What the exercise asks
Filter the data for lines with the word "incendie", then copy every line so identified.

Input data
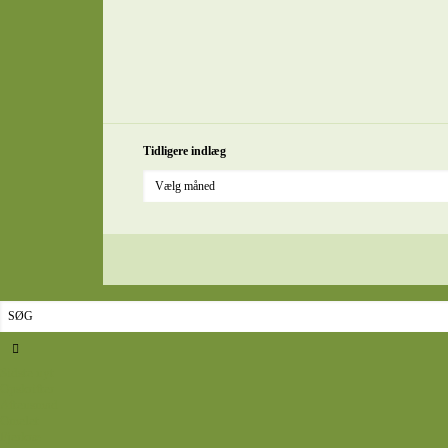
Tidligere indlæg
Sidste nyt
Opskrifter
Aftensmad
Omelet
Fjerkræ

---

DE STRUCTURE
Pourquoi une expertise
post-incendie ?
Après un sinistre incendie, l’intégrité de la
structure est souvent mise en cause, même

Output of the exercise
post-incendie ?
Après un sinistre incendie, l’intégrité de la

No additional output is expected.